* Data for the task:
-----

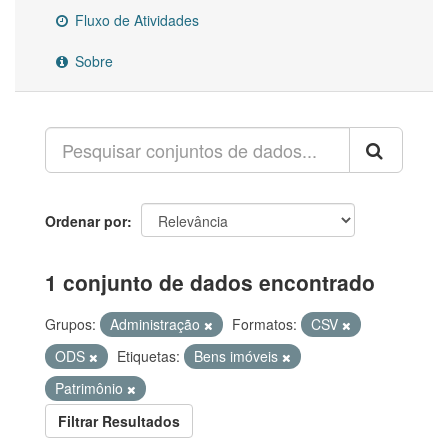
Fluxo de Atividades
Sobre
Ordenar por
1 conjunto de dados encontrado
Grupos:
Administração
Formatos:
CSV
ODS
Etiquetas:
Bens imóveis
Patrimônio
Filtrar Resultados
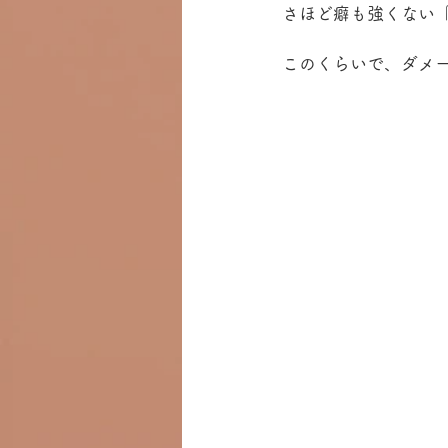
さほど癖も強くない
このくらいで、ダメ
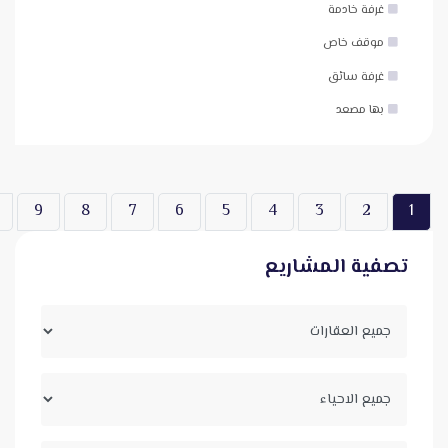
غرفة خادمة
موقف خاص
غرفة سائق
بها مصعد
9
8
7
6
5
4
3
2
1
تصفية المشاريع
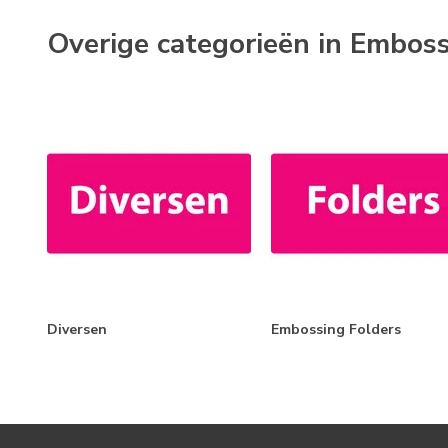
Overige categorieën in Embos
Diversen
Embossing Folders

-----

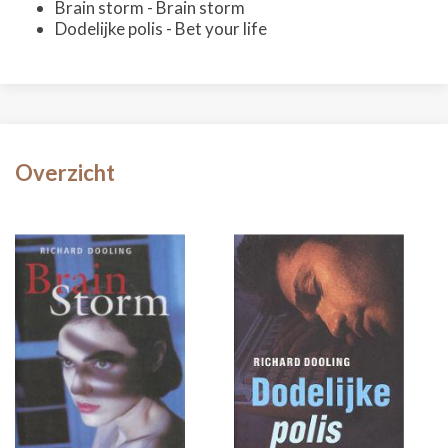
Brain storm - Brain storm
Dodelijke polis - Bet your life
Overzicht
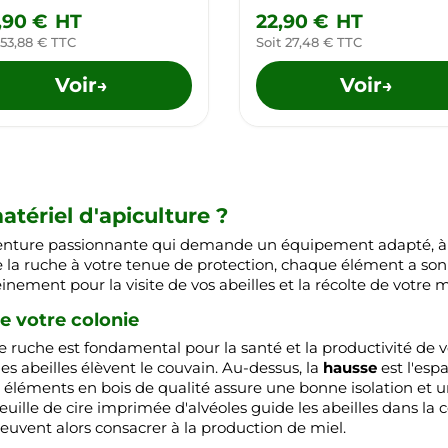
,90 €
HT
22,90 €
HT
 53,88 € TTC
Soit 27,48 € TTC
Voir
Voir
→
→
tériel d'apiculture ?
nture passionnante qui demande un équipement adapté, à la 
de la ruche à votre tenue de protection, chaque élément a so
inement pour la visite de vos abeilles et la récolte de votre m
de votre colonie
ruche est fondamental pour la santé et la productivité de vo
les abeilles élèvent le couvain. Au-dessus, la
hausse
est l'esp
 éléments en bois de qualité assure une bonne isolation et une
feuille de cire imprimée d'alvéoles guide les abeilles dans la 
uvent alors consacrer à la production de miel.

-----

* Description of the task: Lines containing the word "abeilles" must all be returned from the material above.

* Reply to the task:
inement pour la visite de vos abeilles et la récolte de votre m
les abeilles élèvent le couvain. Au-dessus, la
feuille de cire imprimée d'alvéoles guide les abeilles dans la 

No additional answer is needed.